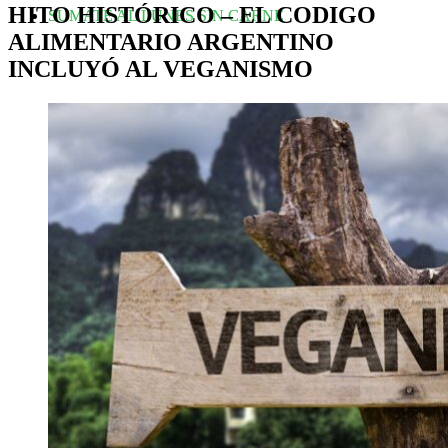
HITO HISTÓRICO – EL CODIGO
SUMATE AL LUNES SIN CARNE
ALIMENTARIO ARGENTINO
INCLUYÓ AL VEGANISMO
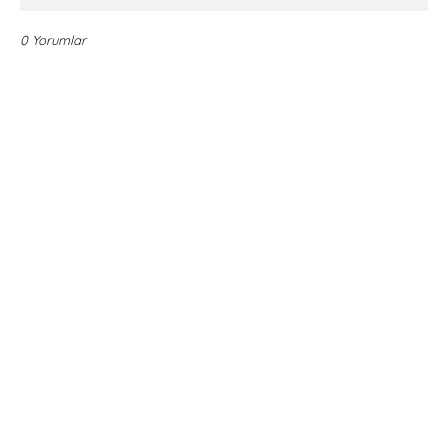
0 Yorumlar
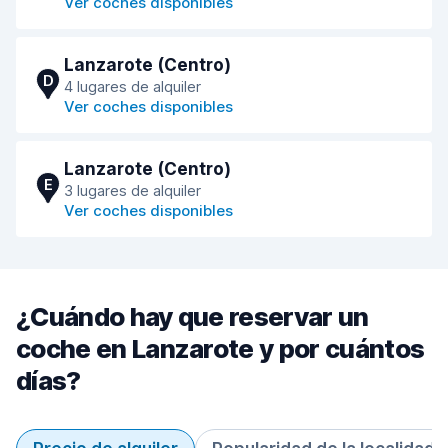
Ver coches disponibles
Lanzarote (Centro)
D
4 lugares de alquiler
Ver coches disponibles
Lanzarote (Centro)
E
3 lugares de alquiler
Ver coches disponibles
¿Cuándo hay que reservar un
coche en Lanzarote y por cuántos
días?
####################
#### WHAT YOU SHOULD DO
For the word "lugares", say how many lines of the listing contain it; give the number alone.

#### RESPONSE TO THE TASK
2